Startup Zego has raised just over £1 million in seed funding from investors, including LocalGlobe, with FTSE 100 company Aviva, for an “insurtech” product for gig economy delivery drivers.
According to Tech Crunch, while companies like Uber and Deliveroo are getting bigger, the issue of insuring all of their drivers , or the workers finding insurance for themselves, has become a pressing issue.
Zego is an “insurtech” company — an insurance product distributed by a tech platform/app—that offers a “pay-as-you-go” system that manages all of the customer’s information from sales, payment management and the backend processes. It then links the data to the insurance/capacity providers (in this case Aviva).
The backend platform also automates many of the broker processes, reducing the expenses and additional costs between the insured and the provider, as well as timestamps exactly when the drivers are working/not working, links that to the insurer, and thus ensures that the drivers have suitable insurance coverage for the work that they are doing.
While Cuvva is a similar product, it is for leisure use while Zego is for delivery purposes, which is a more tightly regulated market.

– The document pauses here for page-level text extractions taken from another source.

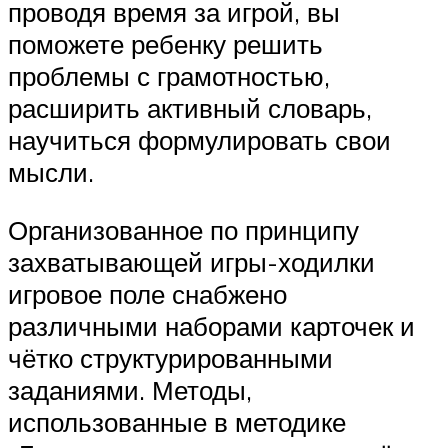
проводя время за игрой, вы
поможете ребенку решить
проблемы с грамотностью,
расширить активный словарь,
научиться формулировать свои
мысли.
Организованное по принципу
захватывающей игры-ходилки
игровое поле снабжено
различными наборами карточек и
чётко структурированными
заданиями. Методы,
использованные в методике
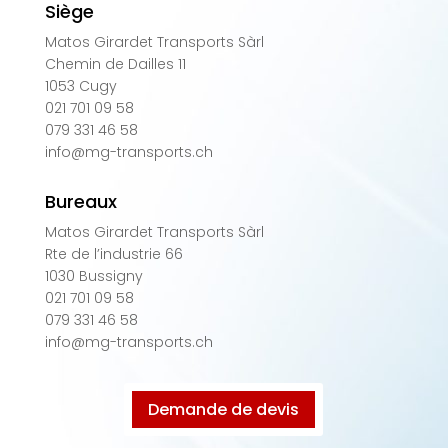
Siège
Matos Girardet Transports Sàrl
Chemin de Dailles 11
1053 Cugy
021 701 09 58
079 331 46 58
info@mg-transports.ch
Bureaux
Matos Girardet Transports Sàrl
Rte de l’industrie 66
1030 Bussigny
021 701 09 58
079 331 46 58
info@mg-transports.ch
Demande de devis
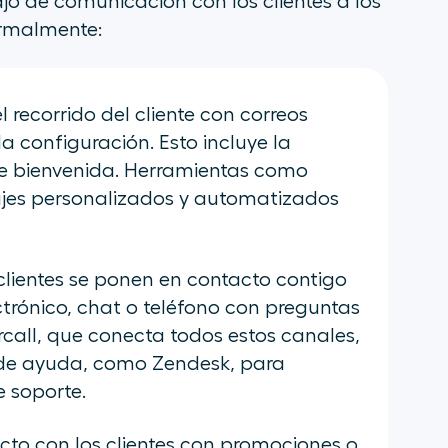
jo de comunicación con los clientes a los
ormalmente:
el recorrido del cliente con correos
a configuración. Esto incluye la
s de bienvenida. Herramientas como
jes personalizados y automatizados
clientes se ponen en contacto contigo
ctrónico, chat o teléfono con preguntas
call, que conecta todos estos canales,
s de ayuda, como Zendesk, para
e soporte.
cto con los clientes con promociones o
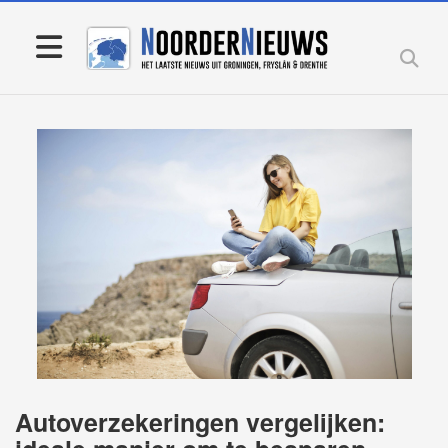
Autoverzekeringen vergelijken:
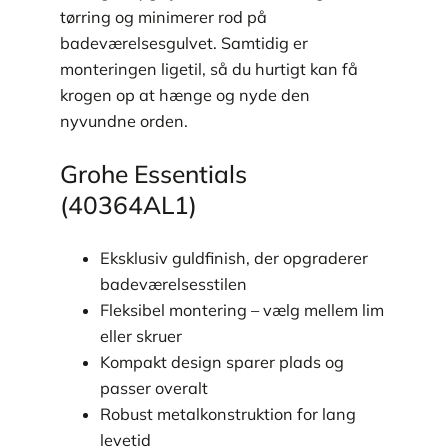
tørring og minimerer rod på
badeværelsesgulvet. Samtidig er
monteringen ligetil, så du hurtigt kan få
krogen op at hænge og nyde den
nyvundne orden.
Grohe Essentials
(40364AL1)
Eksklusiv guldfinish, der opgraderer
badeværelsesstilen
Fleksibel montering – vælg mellem lim
eller skruer
Kompakt design sparer plads og
passer overalt
Robust metalkonstruktion for lang
levetid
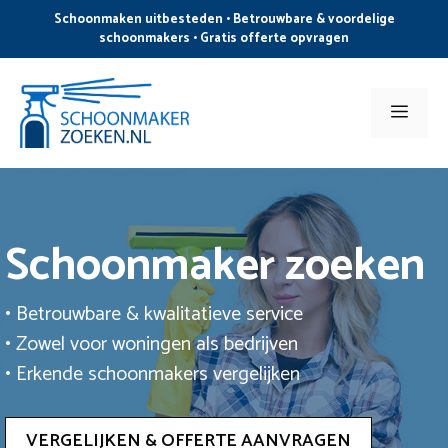
Ga
Schoonmaken uitbesteden • Betrouwbare & voordelige
naar
schoonmakers • Gratis offerte opvragen
de
inhoud
Men
Schoonmaker zoeken
• Betrouwbare & kwalitatieve service
• Zowel voor woningen als bedrijven
• Erkende schoonmakers vergelijken
VERGELIJKEN & OFFERTE AANVRAGEN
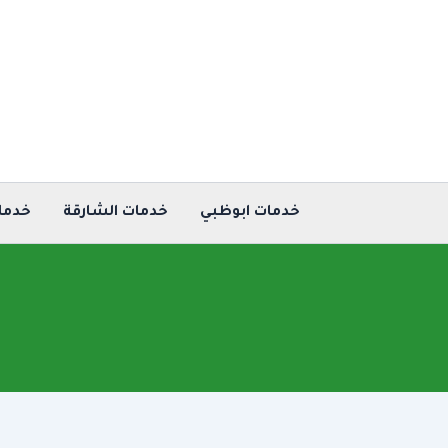
خطي
لى
لمحتوى
خدمات ابوظبي
خدمات الشارقة
خدما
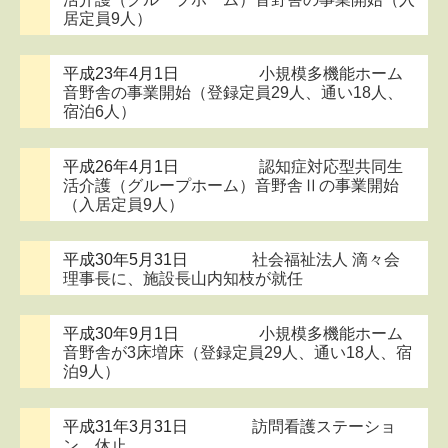
居定員9人）
平成23年4月1日
小規模多機能ホーム
音野舎の事業開始（登録定員29人、通い18人、
宿泊6人）
平成26年4月1日
認知症対応型共同生
活介護（グループホーム）音野舎Ⅱの事業開始
（入居定員9人）
平成30年5月31日
社会福祉法人 滴々会
理事長に、施設長山内知枝が就任
平成30年9月1日
小規模多機能ホーム
音野舎が3床増床（登録定員29人、通い18人、宿
泊9人）
平成31年3月31日
訪問看護ステーショ
ン 休止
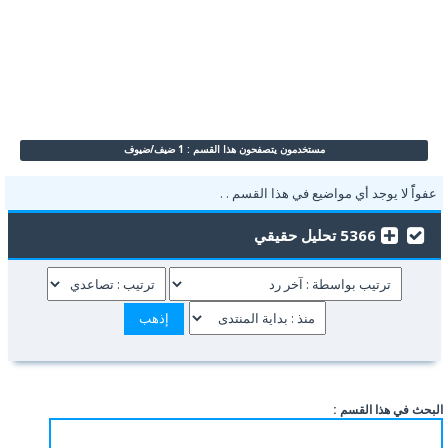
مستخدمون يتصفحون هذا القسم : 1 ضيف/ضيوف
عفواًً لا يوجد أي مواضيع في هذا القسم . .
5366 تحليل حقيقي
البحث في هذا القسم :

Fees for the scooter policy start from 65p an hour up to £25 a week, while insuring a car can cost as little as £1 an hour. To date, Zego has written 400,000 hours of coverage for drivers.
The company’s founders are Harry Franks, who worked at a senior level at Deliveroo and before that luxury rental business onefinestay; Sten Saar worked for onefinestay and later developed operations at Deliveroo; and Stuart Kelly, who was lead developer at Mainframe and then head of engineering at start-up Hubble.